August 7, 2023 - 21:0

TEHRAN - Police forces in charge of protecting cultural heritage have recently recovered a large glazed bowl from the home of a suspect in southwest Iran.

The clay bowl dates from the early Islamic era, a local police commander said on Sunday. 

The illegally kept object was found when policemen searched the house of a suspect in Ramhormoz county of Khuzestan province, he said.

The suspect has been surrendered to the judicial system for further investigation and trial, the commander added.

Lying at the head of the Persian Gulf and bordering Iraq on the west, Khuzestan was settled about 6000 BC by a people with affinities to the Sumerians, who came from the Zagros Mountains region. Urban centers appeared there contemporaneous with the first cities in Mesopotamia in the 4th millennium.

Then, Khuzestan came to constitute the heart of the Elamite kingdom, with Susa as its capital.
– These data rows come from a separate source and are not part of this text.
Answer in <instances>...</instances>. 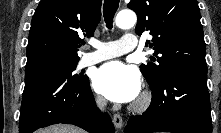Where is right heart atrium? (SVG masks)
Segmentation results:
<instances>
[{
  "mask_svg": "<svg viewBox=\"0 0 221 133\" xmlns=\"http://www.w3.org/2000/svg\"><path fill=\"white\" fill-rule=\"evenodd\" d=\"M95 101H96V104H97L98 106H100V107L104 105V100H103V98L100 97V96H96Z\"/></svg>",
  "mask_w": 221,
  "mask_h": 133,
  "instance_id": "d8ad5b80",
  "label": "right heart atrium"
}]
</instances>
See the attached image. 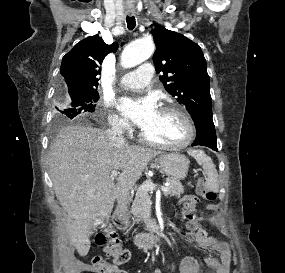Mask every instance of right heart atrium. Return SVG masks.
Segmentation results:
<instances>
[{"label":"right heart atrium","mask_w":285,"mask_h":273,"mask_svg":"<svg viewBox=\"0 0 285 273\" xmlns=\"http://www.w3.org/2000/svg\"><path fill=\"white\" fill-rule=\"evenodd\" d=\"M105 110L107 113L108 124L111 128L114 129L115 132L125 134L131 130V126L125 118L110 111L108 105H105Z\"/></svg>","instance_id":"1"}]
</instances>
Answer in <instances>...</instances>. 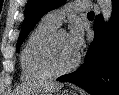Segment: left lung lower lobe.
<instances>
[{
    "mask_svg": "<svg viewBox=\"0 0 119 95\" xmlns=\"http://www.w3.org/2000/svg\"><path fill=\"white\" fill-rule=\"evenodd\" d=\"M94 33L84 63L57 80L72 82L92 95H119V0H112L107 25L101 15L96 16Z\"/></svg>",
    "mask_w": 119,
    "mask_h": 95,
    "instance_id": "obj_1",
    "label": "left lung lower lobe"
}]
</instances>
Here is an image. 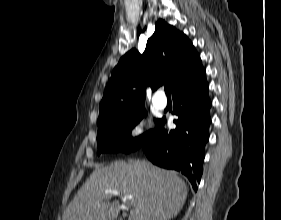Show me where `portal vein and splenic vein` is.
<instances>
[{"instance_id": "obj_1", "label": "portal vein and splenic vein", "mask_w": 281, "mask_h": 220, "mask_svg": "<svg viewBox=\"0 0 281 220\" xmlns=\"http://www.w3.org/2000/svg\"><path fill=\"white\" fill-rule=\"evenodd\" d=\"M106 194H107V197L111 196V195L122 196L121 193L116 190L106 191ZM122 199H123V201H132L134 199V197L131 195H124L122 197Z\"/></svg>"}]
</instances>
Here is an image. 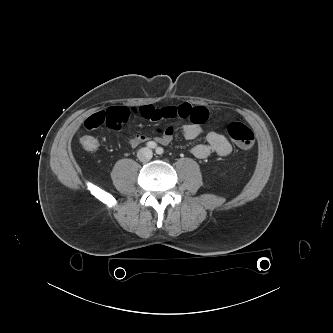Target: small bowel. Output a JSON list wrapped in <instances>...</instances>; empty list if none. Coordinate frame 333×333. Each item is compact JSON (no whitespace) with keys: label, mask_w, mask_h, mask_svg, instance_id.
<instances>
[{"label":"small bowel","mask_w":333,"mask_h":333,"mask_svg":"<svg viewBox=\"0 0 333 333\" xmlns=\"http://www.w3.org/2000/svg\"><path fill=\"white\" fill-rule=\"evenodd\" d=\"M137 113L142 117L161 121L168 118H182L188 122L182 125V132L186 139L193 140L202 135V124L206 122L209 116L207 108L203 106H193L189 103H183L178 106H171L157 109L153 106L145 105L136 109L128 107H110L90 115L85 121L84 126L88 130H94L105 124L112 129L119 130L122 124L132 114ZM159 135L155 138L161 144H168L174 134L171 126L158 130ZM149 140V137L143 134H134L129 138V144L133 147L138 146ZM232 152L230 141L222 134L216 131H210L206 134V140L203 143L192 147L191 153L198 159H205L212 153L219 156H227Z\"/></svg>","instance_id":"1"}]
</instances>
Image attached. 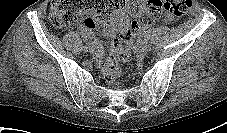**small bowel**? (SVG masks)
<instances>
[{
  "mask_svg": "<svg viewBox=\"0 0 227 133\" xmlns=\"http://www.w3.org/2000/svg\"><path fill=\"white\" fill-rule=\"evenodd\" d=\"M139 4L143 5V0H136ZM133 11L129 4V1L125 5H122L115 10L111 18L108 20L99 22V29L107 36H115L117 34H126L131 30ZM172 17H165V21H172ZM82 38L88 42L96 51V58L101 60L102 50L98 42L95 40L92 28H81L80 30Z\"/></svg>",
  "mask_w": 227,
  "mask_h": 133,
  "instance_id": "obj_1",
  "label": "small bowel"
}]
</instances>
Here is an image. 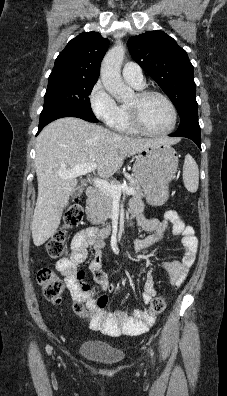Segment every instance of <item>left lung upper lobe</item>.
Instances as JSON below:
<instances>
[{"mask_svg": "<svg viewBox=\"0 0 227 396\" xmlns=\"http://www.w3.org/2000/svg\"><path fill=\"white\" fill-rule=\"evenodd\" d=\"M132 58L158 83L177 108L180 119L198 110L193 66L184 49L163 31L128 40Z\"/></svg>", "mask_w": 227, "mask_h": 396, "instance_id": "left-lung-upper-lobe-1", "label": "left lung upper lobe"}]
</instances>
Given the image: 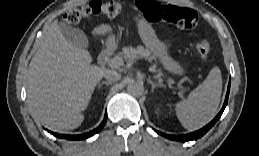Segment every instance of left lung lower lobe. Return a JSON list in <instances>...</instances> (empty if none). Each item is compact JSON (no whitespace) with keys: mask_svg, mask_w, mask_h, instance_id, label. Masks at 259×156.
<instances>
[{"mask_svg":"<svg viewBox=\"0 0 259 156\" xmlns=\"http://www.w3.org/2000/svg\"><path fill=\"white\" fill-rule=\"evenodd\" d=\"M229 90H230V83L228 85L226 98H225L224 105H223L221 111L218 113V115L208 125H206L202 129L197 130L195 132H192L190 134H184V135H179V136L167 135V134H164V133L159 132L157 130H155V131L158 134H160V135H162V136H164L168 139L176 140V141H189V140H196L198 138H201L217 122V120L221 117V115H222V113H223V111H224V109L227 105Z\"/></svg>","mask_w":259,"mask_h":156,"instance_id":"obj_1","label":"left lung lower lobe"}]
</instances>
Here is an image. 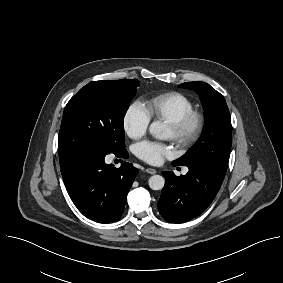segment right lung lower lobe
I'll return each mask as SVG.
<instances>
[{
  "label": "right lung lower lobe",
  "mask_w": 283,
  "mask_h": 283,
  "mask_svg": "<svg viewBox=\"0 0 283 283\" xmlns=\"http://www.w3.org/2000/svg\"><path fill=\"white\" fill-rule=\"evenodd\" d=\"M127 159L123 148L112 152ZM104 150L81 149L60 161V169L67 191L87 217L100 223L118 220L123 212L127 194L138 174V169L128 162L119 168L106 164Z\"/></svg>",
  "instance_id": "98d812e1"
}]
</instances>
Alexander the Great took Susa shortly after the Battle of Gaugamela in 331, and from 311 to 148, Khuzestan was a satrapy (named Susiana) of the Seleucid empire, with its capital at Seleucia on the Eulaeus River.

The region was passed firmly into Parthian control between 148 and 113 BC and then under Sasanian rule about 226 CE. Moreover, it was a frontier zone between the Roman-Byzantine and the Parthian-Sasanian empires and finally was taken by the Arabs in about 642. The Khuzestan region was part of the Safavid and Qajar dynasties that successively ruled Iran.